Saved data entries
══════
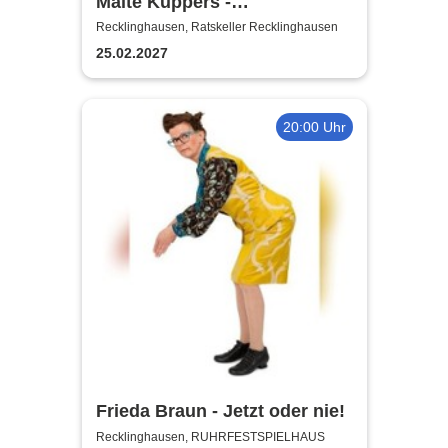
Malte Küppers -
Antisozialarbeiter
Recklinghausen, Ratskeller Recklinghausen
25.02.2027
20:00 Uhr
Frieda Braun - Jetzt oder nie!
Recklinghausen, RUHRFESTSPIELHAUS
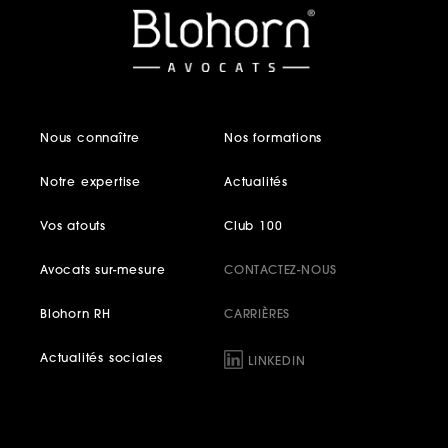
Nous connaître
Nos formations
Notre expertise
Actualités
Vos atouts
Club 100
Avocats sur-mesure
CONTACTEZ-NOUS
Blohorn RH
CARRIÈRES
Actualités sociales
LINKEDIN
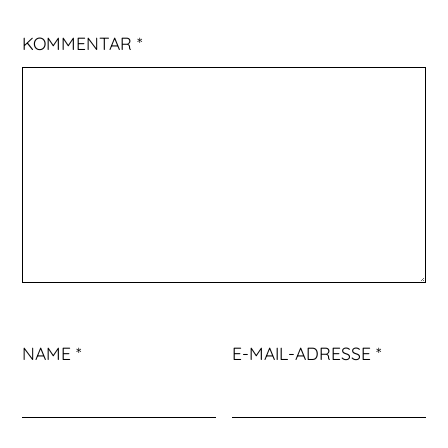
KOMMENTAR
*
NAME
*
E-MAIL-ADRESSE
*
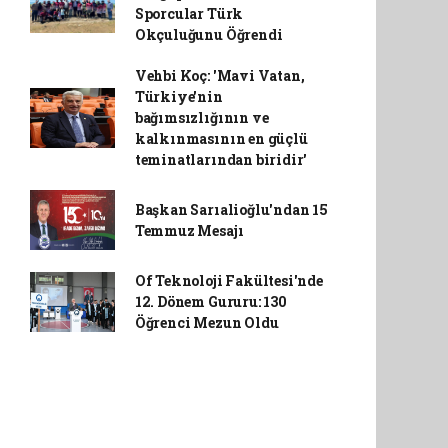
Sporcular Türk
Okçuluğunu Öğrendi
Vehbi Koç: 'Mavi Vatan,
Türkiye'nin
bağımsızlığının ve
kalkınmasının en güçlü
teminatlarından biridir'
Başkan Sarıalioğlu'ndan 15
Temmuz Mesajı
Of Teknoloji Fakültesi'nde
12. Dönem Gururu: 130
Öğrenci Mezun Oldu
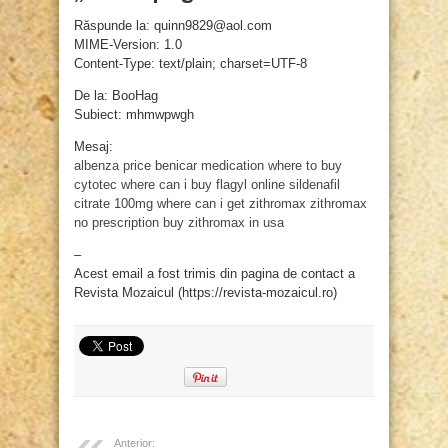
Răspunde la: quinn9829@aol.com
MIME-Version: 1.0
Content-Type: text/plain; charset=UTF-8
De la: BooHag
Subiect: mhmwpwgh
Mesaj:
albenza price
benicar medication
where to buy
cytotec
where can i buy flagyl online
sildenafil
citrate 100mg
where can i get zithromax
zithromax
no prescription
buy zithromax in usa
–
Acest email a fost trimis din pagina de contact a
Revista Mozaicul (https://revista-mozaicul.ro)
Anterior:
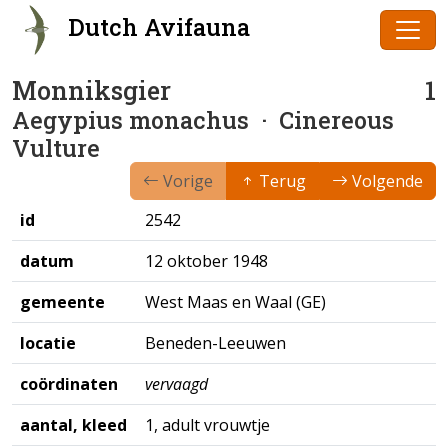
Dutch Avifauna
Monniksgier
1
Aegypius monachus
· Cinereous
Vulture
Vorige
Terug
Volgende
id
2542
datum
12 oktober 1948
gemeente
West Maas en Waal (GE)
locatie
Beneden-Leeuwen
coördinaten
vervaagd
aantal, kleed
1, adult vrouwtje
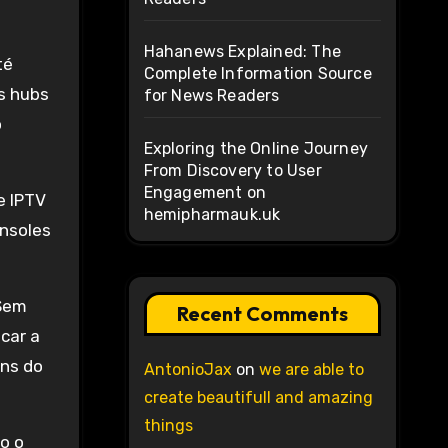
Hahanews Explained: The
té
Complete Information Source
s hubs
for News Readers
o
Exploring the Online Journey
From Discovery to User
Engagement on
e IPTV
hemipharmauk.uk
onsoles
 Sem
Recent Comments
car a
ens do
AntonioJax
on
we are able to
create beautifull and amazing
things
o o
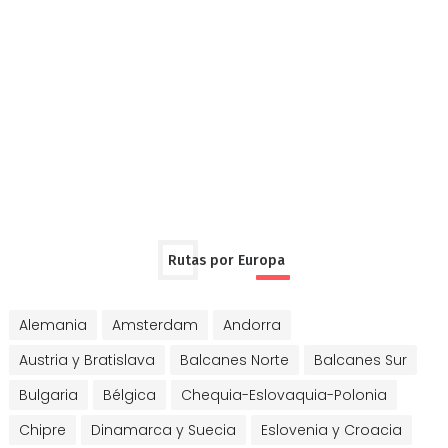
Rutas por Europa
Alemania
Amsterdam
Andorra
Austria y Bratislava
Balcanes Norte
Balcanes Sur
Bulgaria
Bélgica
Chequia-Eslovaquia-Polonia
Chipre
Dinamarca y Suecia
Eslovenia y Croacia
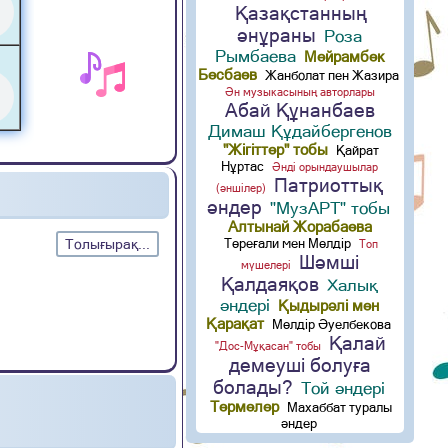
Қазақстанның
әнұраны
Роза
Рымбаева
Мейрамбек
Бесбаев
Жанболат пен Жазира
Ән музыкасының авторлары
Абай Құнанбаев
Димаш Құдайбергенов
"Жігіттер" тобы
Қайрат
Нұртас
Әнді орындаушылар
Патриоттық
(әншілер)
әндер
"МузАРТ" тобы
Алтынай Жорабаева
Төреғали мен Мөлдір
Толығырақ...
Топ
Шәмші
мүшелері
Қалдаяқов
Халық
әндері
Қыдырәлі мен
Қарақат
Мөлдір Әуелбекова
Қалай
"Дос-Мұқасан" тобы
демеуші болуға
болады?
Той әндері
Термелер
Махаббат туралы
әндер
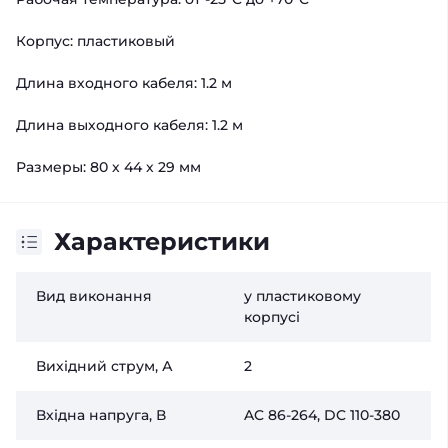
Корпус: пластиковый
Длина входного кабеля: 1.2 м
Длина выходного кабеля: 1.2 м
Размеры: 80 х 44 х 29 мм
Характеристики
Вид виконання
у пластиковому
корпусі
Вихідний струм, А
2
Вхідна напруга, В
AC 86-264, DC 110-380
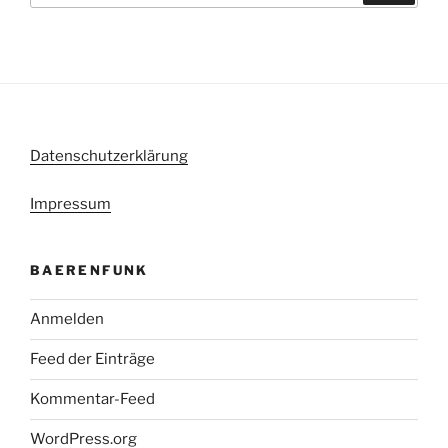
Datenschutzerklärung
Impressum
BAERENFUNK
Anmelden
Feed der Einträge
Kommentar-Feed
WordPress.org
══════
# Exercise requirements:
Final stretch of the data: repeat exactly each line from the one containing "Корпус: пластиковый" through the last, and omit all pictures.

# Output for this exercise:
Корпус: пластиковый
Длина входного кабеля: 1.2 м
Длина выходного кабеля: 1.2 м
Размеры: 80 х 44 х 29 мм
Характеристики
Вид виконання
у пластиковому
корпусі
Вихідний струм, А
2
Вхідна напруга, В
AC 86-264, DC 110-380
Datenschutzerklärung
Impressum
BAERENFUNK
Anmelden
Feed der Einträge
Kommentar-Feed
WordPress.org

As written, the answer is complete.